→ Required work: For the material that follows, list every line containing the word "加工など".

→ The data:
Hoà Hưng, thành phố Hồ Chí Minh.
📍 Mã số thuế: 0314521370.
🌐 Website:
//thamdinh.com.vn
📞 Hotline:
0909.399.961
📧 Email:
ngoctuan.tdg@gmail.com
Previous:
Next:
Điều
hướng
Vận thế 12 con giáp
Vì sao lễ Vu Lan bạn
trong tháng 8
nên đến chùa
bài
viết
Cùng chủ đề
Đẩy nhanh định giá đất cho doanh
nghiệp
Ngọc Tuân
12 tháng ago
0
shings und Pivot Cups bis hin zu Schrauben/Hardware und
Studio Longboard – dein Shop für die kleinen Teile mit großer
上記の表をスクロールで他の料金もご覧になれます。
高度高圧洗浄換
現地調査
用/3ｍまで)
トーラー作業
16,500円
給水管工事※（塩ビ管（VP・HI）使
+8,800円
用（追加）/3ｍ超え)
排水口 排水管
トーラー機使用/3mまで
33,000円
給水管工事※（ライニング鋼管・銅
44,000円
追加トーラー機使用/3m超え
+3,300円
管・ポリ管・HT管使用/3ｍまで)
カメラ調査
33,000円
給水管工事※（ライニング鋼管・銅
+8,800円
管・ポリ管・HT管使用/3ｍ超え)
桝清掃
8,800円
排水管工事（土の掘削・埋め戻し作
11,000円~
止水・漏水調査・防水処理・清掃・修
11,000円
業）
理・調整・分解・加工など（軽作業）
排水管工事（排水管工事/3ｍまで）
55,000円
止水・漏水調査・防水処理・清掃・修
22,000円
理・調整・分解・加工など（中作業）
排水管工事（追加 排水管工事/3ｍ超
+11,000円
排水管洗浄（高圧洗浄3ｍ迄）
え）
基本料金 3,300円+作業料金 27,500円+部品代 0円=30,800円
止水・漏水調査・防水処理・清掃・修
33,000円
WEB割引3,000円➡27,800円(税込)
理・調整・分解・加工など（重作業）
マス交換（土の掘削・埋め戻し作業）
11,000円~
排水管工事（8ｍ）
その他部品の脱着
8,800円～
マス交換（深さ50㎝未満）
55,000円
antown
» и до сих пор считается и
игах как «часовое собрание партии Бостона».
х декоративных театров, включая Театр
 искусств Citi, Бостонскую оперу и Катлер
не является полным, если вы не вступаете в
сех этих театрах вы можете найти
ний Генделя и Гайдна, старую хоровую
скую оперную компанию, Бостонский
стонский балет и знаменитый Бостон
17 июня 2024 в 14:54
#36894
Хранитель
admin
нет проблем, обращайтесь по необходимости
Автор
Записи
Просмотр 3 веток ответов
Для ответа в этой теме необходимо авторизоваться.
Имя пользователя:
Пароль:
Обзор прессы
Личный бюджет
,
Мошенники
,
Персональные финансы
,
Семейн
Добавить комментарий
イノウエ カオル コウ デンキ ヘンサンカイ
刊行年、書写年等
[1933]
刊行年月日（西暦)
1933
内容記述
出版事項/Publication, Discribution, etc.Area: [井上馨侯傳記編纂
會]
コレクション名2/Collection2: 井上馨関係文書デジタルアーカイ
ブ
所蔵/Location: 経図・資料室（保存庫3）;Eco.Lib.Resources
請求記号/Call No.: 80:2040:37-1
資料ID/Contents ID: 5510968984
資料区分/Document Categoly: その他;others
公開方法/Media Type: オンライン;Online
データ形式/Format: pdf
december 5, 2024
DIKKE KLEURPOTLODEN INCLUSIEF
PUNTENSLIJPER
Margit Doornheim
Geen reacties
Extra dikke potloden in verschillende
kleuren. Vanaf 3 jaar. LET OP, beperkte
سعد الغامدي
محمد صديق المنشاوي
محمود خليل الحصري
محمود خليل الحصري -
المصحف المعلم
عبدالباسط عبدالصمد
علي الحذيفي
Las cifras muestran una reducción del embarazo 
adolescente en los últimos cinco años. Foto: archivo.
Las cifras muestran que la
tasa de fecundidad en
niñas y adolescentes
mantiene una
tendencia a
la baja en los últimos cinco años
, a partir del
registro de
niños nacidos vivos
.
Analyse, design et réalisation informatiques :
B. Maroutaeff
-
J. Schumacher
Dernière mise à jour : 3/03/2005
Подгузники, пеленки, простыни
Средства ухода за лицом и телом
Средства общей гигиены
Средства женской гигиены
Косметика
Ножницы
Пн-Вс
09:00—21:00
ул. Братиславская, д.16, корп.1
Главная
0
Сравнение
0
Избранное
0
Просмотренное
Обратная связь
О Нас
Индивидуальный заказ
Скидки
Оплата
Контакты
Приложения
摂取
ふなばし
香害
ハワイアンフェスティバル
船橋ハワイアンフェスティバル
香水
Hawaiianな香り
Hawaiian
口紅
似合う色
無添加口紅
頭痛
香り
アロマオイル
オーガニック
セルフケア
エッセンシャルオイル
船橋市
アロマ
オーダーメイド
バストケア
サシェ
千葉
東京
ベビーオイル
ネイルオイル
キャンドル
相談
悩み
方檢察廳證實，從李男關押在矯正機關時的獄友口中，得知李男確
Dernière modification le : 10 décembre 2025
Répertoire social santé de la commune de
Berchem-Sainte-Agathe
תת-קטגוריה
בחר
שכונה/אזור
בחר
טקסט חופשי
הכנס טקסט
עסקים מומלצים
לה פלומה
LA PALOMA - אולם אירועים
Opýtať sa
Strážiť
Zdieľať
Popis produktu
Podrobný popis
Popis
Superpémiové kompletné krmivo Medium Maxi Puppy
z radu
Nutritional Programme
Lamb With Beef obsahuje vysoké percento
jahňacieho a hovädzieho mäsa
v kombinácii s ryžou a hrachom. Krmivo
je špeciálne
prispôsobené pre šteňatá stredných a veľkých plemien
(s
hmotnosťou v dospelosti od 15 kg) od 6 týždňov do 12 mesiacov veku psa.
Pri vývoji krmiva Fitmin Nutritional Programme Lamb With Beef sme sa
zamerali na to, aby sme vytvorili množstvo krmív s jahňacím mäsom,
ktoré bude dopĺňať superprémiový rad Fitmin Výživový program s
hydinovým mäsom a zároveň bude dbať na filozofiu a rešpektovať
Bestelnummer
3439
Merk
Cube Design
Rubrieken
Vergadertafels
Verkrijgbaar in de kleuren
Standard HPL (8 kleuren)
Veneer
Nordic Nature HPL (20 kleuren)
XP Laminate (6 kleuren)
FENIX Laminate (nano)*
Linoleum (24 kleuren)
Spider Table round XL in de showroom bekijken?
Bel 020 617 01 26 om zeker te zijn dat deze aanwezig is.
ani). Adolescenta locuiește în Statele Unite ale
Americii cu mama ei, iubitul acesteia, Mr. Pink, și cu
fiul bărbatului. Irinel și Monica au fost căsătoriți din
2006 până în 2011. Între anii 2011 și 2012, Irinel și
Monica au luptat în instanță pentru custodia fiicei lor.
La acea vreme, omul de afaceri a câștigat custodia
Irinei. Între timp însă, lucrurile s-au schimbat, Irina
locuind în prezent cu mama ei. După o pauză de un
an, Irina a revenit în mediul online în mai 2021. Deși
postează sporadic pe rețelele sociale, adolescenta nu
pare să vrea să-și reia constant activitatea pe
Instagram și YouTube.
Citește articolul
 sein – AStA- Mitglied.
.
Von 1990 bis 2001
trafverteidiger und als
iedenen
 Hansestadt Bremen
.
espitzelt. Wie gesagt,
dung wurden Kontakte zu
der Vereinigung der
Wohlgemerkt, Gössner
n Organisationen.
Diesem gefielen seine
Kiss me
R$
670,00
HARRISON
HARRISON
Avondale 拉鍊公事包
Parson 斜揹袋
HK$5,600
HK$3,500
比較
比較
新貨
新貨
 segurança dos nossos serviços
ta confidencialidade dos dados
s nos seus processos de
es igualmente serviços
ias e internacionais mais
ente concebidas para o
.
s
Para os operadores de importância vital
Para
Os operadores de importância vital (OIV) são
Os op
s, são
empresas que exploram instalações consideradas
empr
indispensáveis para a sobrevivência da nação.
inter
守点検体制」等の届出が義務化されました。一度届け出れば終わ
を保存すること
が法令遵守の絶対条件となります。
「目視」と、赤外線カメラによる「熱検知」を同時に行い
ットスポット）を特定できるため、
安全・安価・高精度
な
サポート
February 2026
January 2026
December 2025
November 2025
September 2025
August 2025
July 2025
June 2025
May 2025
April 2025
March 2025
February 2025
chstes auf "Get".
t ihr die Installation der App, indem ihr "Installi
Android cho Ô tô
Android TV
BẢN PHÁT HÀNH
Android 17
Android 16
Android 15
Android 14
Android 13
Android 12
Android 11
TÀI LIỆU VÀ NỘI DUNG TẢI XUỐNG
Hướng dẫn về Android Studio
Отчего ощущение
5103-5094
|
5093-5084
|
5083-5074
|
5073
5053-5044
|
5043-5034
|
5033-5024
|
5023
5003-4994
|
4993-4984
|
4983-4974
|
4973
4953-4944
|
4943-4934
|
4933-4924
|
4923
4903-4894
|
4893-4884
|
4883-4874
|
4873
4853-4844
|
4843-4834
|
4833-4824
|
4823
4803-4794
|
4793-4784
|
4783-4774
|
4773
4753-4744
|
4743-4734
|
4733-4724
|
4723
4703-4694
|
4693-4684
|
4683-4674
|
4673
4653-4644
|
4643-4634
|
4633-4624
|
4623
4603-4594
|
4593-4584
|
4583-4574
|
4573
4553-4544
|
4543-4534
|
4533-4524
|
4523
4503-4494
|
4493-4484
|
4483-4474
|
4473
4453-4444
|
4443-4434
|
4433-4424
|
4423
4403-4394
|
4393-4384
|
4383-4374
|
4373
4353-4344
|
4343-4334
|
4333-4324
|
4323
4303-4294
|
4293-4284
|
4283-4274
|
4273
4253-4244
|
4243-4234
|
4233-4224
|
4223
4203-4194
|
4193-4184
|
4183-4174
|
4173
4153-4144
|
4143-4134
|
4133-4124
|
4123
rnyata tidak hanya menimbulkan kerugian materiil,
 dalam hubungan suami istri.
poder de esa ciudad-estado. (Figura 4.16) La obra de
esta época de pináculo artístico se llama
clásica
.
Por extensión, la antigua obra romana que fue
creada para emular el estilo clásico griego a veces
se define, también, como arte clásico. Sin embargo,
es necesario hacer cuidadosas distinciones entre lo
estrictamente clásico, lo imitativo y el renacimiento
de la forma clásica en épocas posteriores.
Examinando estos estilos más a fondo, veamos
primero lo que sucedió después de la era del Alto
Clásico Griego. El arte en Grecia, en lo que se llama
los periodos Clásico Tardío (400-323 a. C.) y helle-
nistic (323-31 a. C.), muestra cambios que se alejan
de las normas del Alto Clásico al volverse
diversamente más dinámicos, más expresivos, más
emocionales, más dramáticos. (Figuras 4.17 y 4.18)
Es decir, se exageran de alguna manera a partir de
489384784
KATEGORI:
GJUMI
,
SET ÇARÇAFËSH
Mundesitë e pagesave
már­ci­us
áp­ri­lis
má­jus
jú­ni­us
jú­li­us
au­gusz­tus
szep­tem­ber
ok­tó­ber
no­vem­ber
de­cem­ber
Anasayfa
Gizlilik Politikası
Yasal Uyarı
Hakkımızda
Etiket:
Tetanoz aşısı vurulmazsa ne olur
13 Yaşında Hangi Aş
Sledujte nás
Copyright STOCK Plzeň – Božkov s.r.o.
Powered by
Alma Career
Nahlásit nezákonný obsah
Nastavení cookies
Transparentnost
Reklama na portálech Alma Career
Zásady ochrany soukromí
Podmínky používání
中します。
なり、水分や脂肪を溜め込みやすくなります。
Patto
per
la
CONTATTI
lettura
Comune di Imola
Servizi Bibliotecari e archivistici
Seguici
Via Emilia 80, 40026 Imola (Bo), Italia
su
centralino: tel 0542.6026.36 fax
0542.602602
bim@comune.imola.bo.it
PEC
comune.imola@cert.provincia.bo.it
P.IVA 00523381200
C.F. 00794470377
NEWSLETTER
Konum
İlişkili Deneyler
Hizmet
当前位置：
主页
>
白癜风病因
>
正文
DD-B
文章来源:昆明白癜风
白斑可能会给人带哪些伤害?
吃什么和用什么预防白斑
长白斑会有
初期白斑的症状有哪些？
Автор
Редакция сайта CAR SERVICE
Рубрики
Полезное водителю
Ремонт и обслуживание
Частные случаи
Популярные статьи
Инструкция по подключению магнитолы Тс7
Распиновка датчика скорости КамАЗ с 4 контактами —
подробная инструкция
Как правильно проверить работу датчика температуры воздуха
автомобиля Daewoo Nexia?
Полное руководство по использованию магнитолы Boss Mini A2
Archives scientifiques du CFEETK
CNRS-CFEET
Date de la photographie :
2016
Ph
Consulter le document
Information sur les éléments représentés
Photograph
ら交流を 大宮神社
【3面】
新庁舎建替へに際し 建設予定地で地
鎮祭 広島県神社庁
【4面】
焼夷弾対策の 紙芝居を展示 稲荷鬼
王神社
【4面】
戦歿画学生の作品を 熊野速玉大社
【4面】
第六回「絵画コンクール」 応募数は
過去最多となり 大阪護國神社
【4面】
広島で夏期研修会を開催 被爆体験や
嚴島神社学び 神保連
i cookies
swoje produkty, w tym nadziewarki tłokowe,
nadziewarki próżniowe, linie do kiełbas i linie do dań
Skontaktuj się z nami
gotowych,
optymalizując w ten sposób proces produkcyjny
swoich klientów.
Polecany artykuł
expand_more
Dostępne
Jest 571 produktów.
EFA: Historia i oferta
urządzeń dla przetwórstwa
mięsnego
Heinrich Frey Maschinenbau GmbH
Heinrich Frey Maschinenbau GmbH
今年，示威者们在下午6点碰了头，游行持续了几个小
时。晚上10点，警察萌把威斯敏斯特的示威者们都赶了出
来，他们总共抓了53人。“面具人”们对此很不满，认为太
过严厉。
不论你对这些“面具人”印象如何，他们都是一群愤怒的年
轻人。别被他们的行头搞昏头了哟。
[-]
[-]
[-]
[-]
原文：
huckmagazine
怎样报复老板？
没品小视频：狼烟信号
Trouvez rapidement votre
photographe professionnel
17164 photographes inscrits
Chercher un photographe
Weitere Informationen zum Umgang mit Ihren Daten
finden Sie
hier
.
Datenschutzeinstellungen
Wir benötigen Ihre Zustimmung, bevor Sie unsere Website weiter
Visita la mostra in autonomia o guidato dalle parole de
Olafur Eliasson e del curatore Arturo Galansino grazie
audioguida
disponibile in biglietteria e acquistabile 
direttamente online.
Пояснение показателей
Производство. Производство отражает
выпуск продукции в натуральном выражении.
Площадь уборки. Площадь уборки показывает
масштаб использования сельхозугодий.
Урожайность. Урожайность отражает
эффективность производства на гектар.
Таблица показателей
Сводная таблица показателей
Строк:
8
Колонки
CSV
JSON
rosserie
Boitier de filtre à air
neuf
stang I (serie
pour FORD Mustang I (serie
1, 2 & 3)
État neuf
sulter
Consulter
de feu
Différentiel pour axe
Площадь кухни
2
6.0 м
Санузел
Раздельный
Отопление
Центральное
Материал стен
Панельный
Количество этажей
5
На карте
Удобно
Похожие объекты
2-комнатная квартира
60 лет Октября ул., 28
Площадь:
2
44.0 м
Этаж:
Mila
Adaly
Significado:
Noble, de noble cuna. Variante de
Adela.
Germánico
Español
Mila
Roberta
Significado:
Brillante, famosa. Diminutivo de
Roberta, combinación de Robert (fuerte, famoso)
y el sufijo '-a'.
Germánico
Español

→ Your response:
理・調整・分解・加工など（軽作業）
理・調整・分解・加工など（中作業）
理・調整・分解・加工など（重作業）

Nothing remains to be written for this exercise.